To get to the room where I sleep at La Macchia from the back door, you first pass through a small entry hall with a bathroom, then through the room where the riding equipment is kept, the walls lined with saddles, bridles, and whips, then through the hall with the winter kitchen to the right, and the main steps to the left. Keep walking straight on, to pass through the telephone room, where all the fencing gear hangs on three of the four walls, and where the door to the larder is all the way to the back and to the left. It is packed with homemade marinara, marmalade, beans, and pasta. Keep going, through the holding room, where platters are held for service in the dining room or great room, depending on the size of the crowd; those are the two doors to your left. The two doors to the right are my bedroom, and a tiny bath with a tinier tub. My room is huge. Massive wooden beams on the ceiling and a bed fitted with cotton sheets as heavy as wool blankets. The windows are eight feet high and even though they are on the first floor, they are twenty feet from the ground.
Below me is the cantina where the olive oil and wine is kept. There is a chariot down there as well and an old convertible Volkswagen bug. There is a press for olive oil, with massive stones and a hook up for the mule, but it is not used anymore.

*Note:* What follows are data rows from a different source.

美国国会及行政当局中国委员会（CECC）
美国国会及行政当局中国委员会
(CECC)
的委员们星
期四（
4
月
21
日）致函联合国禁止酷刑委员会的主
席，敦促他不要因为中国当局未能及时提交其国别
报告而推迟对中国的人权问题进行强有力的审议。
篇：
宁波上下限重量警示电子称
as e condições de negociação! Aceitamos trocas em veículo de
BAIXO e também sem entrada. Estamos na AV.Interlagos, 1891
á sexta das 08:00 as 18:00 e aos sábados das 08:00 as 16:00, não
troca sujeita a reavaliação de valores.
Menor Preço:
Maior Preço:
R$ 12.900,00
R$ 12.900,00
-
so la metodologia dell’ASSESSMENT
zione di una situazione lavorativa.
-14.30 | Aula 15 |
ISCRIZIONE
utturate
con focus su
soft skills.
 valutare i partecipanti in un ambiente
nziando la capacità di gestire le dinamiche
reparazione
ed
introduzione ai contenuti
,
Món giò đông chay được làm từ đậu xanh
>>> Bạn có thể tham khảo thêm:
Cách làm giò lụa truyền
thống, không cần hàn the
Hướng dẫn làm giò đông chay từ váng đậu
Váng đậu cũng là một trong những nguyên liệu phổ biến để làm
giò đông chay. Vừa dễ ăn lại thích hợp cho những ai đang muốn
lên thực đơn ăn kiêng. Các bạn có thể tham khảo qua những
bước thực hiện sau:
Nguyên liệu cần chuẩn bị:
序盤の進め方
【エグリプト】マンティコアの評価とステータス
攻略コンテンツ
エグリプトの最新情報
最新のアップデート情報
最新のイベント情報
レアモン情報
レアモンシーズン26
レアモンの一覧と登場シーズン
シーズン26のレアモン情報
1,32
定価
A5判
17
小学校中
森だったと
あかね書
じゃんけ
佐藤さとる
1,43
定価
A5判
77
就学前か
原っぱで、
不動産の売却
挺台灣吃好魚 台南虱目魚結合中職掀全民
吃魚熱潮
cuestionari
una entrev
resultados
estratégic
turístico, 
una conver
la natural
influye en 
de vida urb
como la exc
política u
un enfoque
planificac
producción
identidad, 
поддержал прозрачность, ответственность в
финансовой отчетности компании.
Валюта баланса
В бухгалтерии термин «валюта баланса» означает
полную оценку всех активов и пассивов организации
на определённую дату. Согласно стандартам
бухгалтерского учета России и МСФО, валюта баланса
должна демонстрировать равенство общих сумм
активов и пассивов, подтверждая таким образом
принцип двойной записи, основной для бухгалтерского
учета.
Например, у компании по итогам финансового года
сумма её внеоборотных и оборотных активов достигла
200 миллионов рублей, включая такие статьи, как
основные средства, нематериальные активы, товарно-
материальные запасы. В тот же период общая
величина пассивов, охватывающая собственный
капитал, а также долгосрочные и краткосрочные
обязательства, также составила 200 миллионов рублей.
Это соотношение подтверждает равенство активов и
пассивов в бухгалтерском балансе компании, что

There are guests visiting at La Macchia from England, and tonight is their last night. There are 36 rooms in this house, and even though they were sleeping directly above me, for their first four nights, I had no idea they were here. I have heard movement up there before when there was most definitely no one else in the house, so I don’t pay attention. The house was built in 1300; possibly before, but that is as far back as the family bible shows record of. If ghosts are going to rumble, this is the place.
I have the honor of being considered family, so as the rest of the family was off to the beach for the weekend, I was asked to look after the guests.
I will cook. I am going to make a mushroom risotto, osso bucco, and a salad of arugula, peaches, chive, red onion, and mozzarella. From there, I don’t know. I have to lift myself from this seat to have a look at what is left in the village market.